Traditional Italian Christmas
Christmas in Italy is rich with traditions going back for centuries. Some traditions vary from region to region but much is the same throughout the country. Italians celebrate Christmas for nearly a month, from December 8th to January 6th with a strong focus on religion, family, friends, and incredible traditional foods.
The official start of the holiday season is December 8th with the celebration of Mary and the Immaculate Conception. So begin the traditions of the season.
One of the most incredible scenes in Italy during Christmas time is the beautiful presepe or nativity scenes erected throughout the country. Italians favor presepes over our traditional Christmas trees. Some have both, but everyone has a presepe. In addition to the presepes found in homes, nearly every church has a presepe and they are often found outdoors in a square or other public areas. Jesus is placed into the scene when the clock strikes midnight on Christmas Eve.

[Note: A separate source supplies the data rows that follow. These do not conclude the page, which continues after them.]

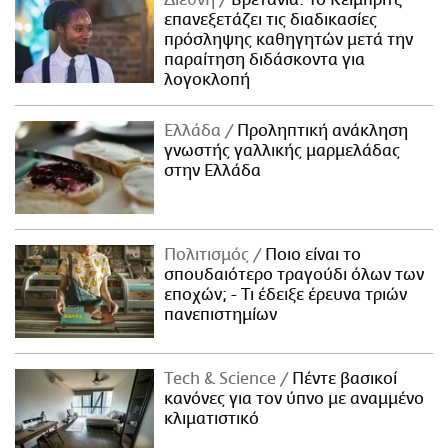
Διεθνή
Βρετανία: Το Κέιμπριτζ
επανεξετάζει τις διαδικασίες
πρόσληψης καθηγητών μετά την
παραίτηση διδάσκοντα για
λογοκλοπή
Ελλάδα
Προληπτική ανάκληση
γνωστής γαλλικής μαρμελάδας
στην Ελλάδα
Πολιτισμός
Ποιο είναι το
σπουδαιότερο τραγούδι όλων των
εποχών; - Τι έδειξε έρευνα τριών
πανεπιστημίων
Τech & Science
Πέντε βασικοί
κανόνες για τον ύπνο με αναμμένο
κλιματιστικό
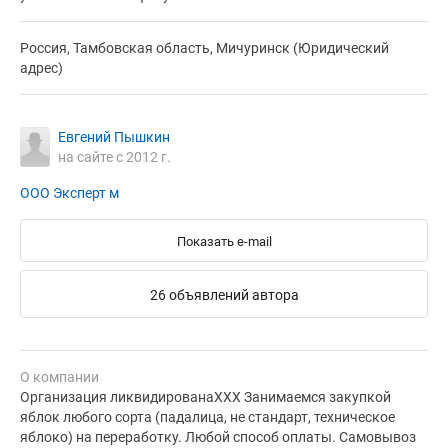
Россия, Тамбовская область, Мичуринск (Юридический
адрес)
Евгений Пышкин
на сайте с 2012 г.
ООО Эксперт м
Показать e-mail
26 объявлений автора
О компании
Организация ликвидированаХХХ Занимаемся закупкой
яблок любого сорта (падалица, не стандарт, техническое
яблоко) на переработку. Любой способ оплаты. Самовывоз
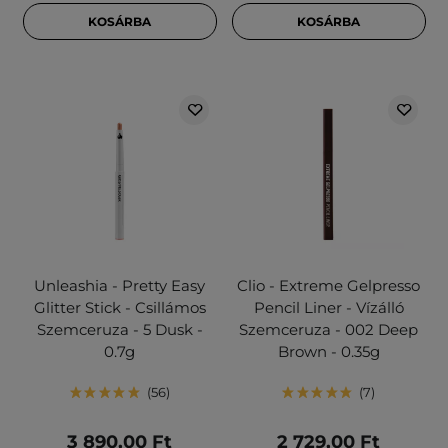
KOSÁRBA
KOSÁRBA
Unleashia - Pretty Easy
Clio - Extreme Gelpresso
Glitter Stick - Csillámos
Pencil Liner - Vízálló
Szemceruza - 5 Dusk -
Szemceruza - 002 Deep
0.7g
Brown - 0.35g
56
7
3 890,00 Ft
2 729,00 Ft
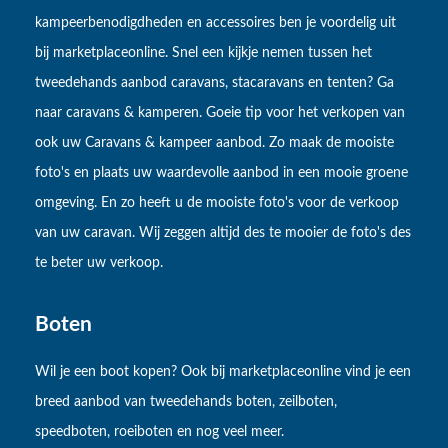
kampeerbenodigdheden en accessoires ben je voordelig uit
bij marketplaceonline. Snel een kijkje nemen tussen het
tweedehands aanbod caravans, stacaravans en tenten? Ga
naar caravans & kamperen. Goeie tip voor het verkopen van
ook uw Caravans & kampeer aanbod. Zo maak de mooiste
foto's en plaats uw waardevolle aanbod in een mooie groene
omgeving. En zo heeft u de mooiste foto's voor de verkoop
van uw caravan. Wij zeggen altijd des te mooier de foto's des
te beter uw verkoop.
Boten
Wil je een boot kopen? Ook bij marketplaceonline vind je een
breed aanbod van tweedehands boten, zeilboten,
speedboten, roeiboten en nog veel meer.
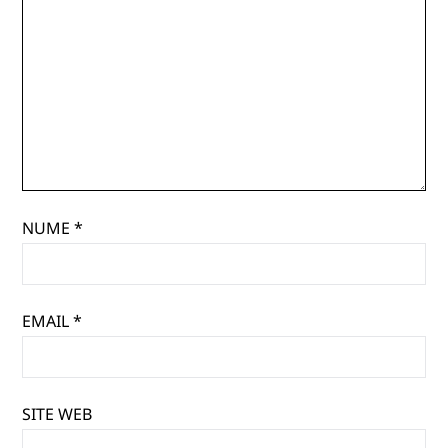
NUME
*
EMAIL
*
SITE WEB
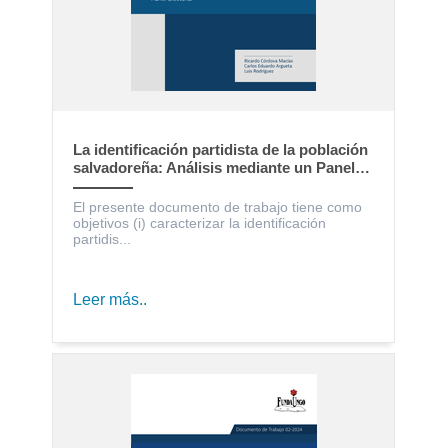
La identificación partidista de la población
salvadoreña: Análisis mediante un Panel
Electoral
El presente documento de trabajo tiene como
objetivos (i) caracterizar la identificación
partidis...
Leer más..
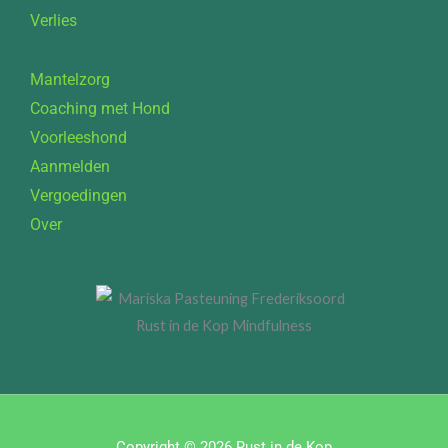
Verlies
Mantelzorg
Coaching met Hond
Voorleeshond
Aanmelden
Vergoedingen
Over
Copyright © 2026 Rust in de Kop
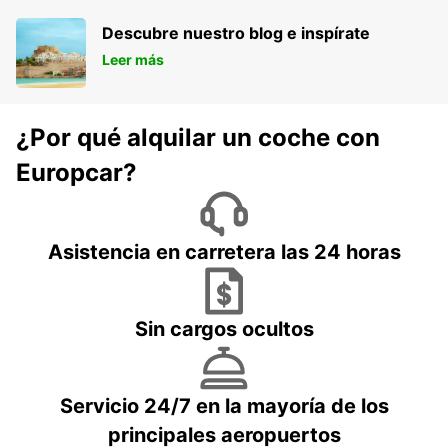
Descubre nuestro blog e inspírate
Leer más
¿Por qué alquilar un coche con
Europcar?
Asistencia en carretera las 24 horas
Sin cargos ocultos
Servicio 24/7 en la mayoría de los
principales aeropuertos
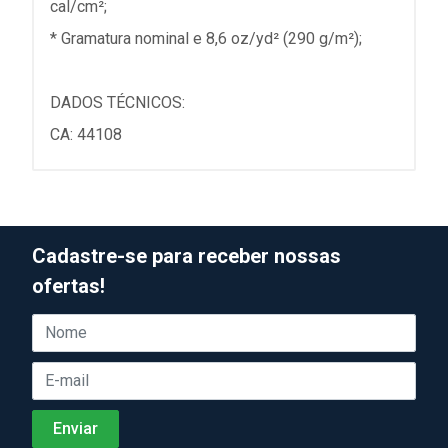
cal/cm²;
* Gramatura nominal e 8,6 oz/yd² (290 g/m²);
DADOS TÉCNICOS:
CA: 44108
Cadastre-se para receber nossas
ofertas!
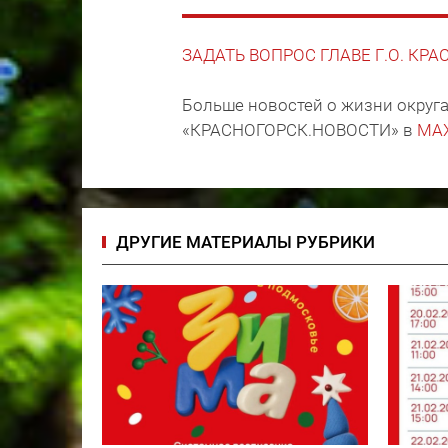
ЗАДАТЬ ВОПРОС ГЛАВЕ Г.О. КР
Больше новостей о жизни округа
«КРАСНОГОРСК.НОВОСТИ» в
MA
ДРУГИЕ МАТЕРИАЛЫ РУБРИКИ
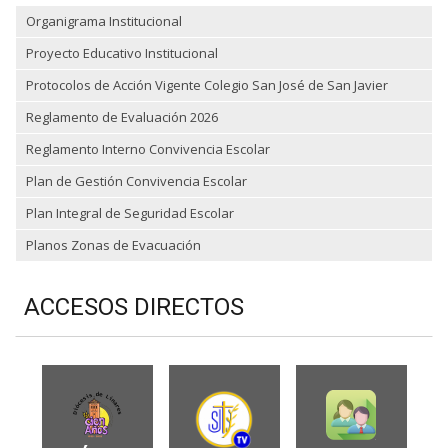
Organigrama Institucional
Proyecto Educativo Institucional
Protocolos de Acción Vigente Colegio San José de San Javier
Reglamento de Evaluación 2026
Reglamento Interno Convivencia Escolar
Plan de Gestión Convivencia Escolar
Plan Integral de Seguridad Escolar
Planos Zonas de Evacuación
ACCESOS DIRECTOS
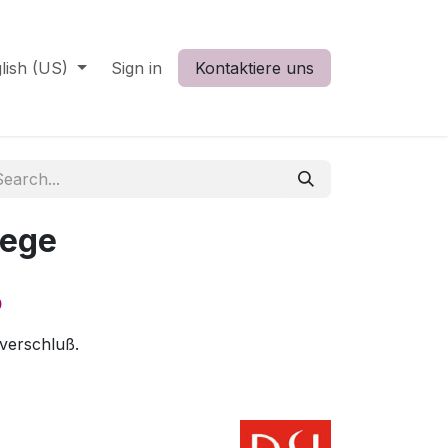
lish (US)
Sign in
Kontaktiere uns
iege
0
tverschluß.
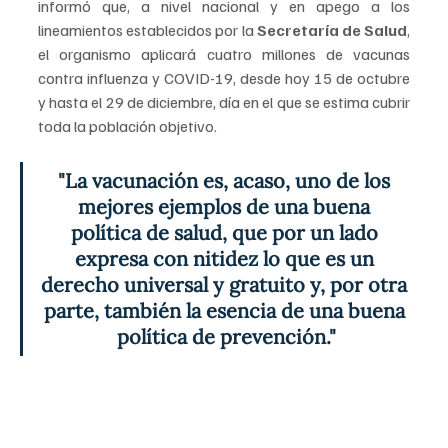
informó que, a nivel nacional y en apego a los 
lineamientos establecidos por la 
Secretaría de Salud
, 
el organismo aplicará cuatro millones de vacunas 
contra influenza y COVID-19, desde hoy 15 de octubre 
y hasta el 29 de diciembre, día en el que se estima cubrir 
toda la población objetivo.
"La vacunación es, acaso, uno de los 
mejores ejemplos de una buena 
política de salud, que por un lado 
expresa con nitidez lo que es un 
derecho universal y gratuito y, por otra 
parte, también la esencia de una buena 
política de prevención."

Instead of writing a letter to Santa Claus, Italian children write letters to tell their parents how much they love them. The letter is traditionally placed under the father’s plate and read after Christmas Eve dinner.
Christmas Eve is the biggest holiday of the year for Italians. It’s common practice throughout Italy not to eat meat on Christmas Eve. Many Southern Italians enjoy a full fish feast on that day, which include seven different varieties of fish. Some believe “The Feast of Seven Fish” symbolize the seven days of creation. Others believe it represents the seven sacraments of the Catholic Church and some believe it represents Mary and Joseph’s seven day travel to Bethlehem. Nonetheless, there is no set menu for this feast, but if you are invited to an Italians home to celebrate a traditional Christmas Eve, you can expect to find such popular dishes as Baccala (Cod fish), Eel, Clams or other shellfish, Octopus, Scungilli (Conch), Calamari, Mussels, Swordfish and more. This feast is always followed up with traditional Italian desserts – Struffoli (honey balls), Panetone, Cannoli, cookies, Torrone(nougat), Pizzelle, Chestnuts and more. Midnight mass is celebrated with family and watching the Pope appear on his famous balcony on Christmas Day.
Christmas Day is celebrated with another family gathering and a feast of different sorts. Usually there is no fish served on Christmas Day. A typical meal starts with antipasto – Olives, roasted peppers, Prosciutto, Salamis, etc. Next, you can expect a pasta dish, often baked, maybe Lasagna, Baked Ziti, Manicotti. Lamb is the most popular meat served on Christmas Day, but don’t be surprised to find Prime Rib, sausage, and even poultry. Of course, this is all followed up with more fabulous desserts.
New Year’s Celebrations in Italy are very much a part of the season, and have traditions you can count on as well. Huge midnight firework displays celebrate the coming of the New Year. Most towns have public displays in a central square but private parties will also include firecrackers or sparklers. Naples is known for having one of the best and biggest New Year’s fireworks displays in Italy. The traditional must have food for New Years is lentils, often served with Cotechino (a special type of sausage). It is believed eating lentils will bring good luck and good fortune in the New Year. Another midnight tradition of throwing the old out the window to symbolize readiness to receive the new is alive an well in Italy. Items such as dishes, clothes and even couches have been known to fly out a window – watch out below.
The celebration of the Epiphany commemorating the arrival of the three wise men in Bethlehem on January 6th ends the holiday season. On that day, Italian’s wait for La Befana, the Italian Christmas witch. Legend says, upon hearing the news of baby Jesus, she went in search of him but never found him. Since she can’t bestow gifts on Him, she leaves toys, candies and fruit for good Italian children every year on that day. If the children have been bad, they will find their shoes filled with coal. La Befana is the best known legend in Italy.
However you choose to celebrate the holiday season, may you be surrounded by your own traditions of family, faith, love, peace, and awesome food. Buon Natale!!!!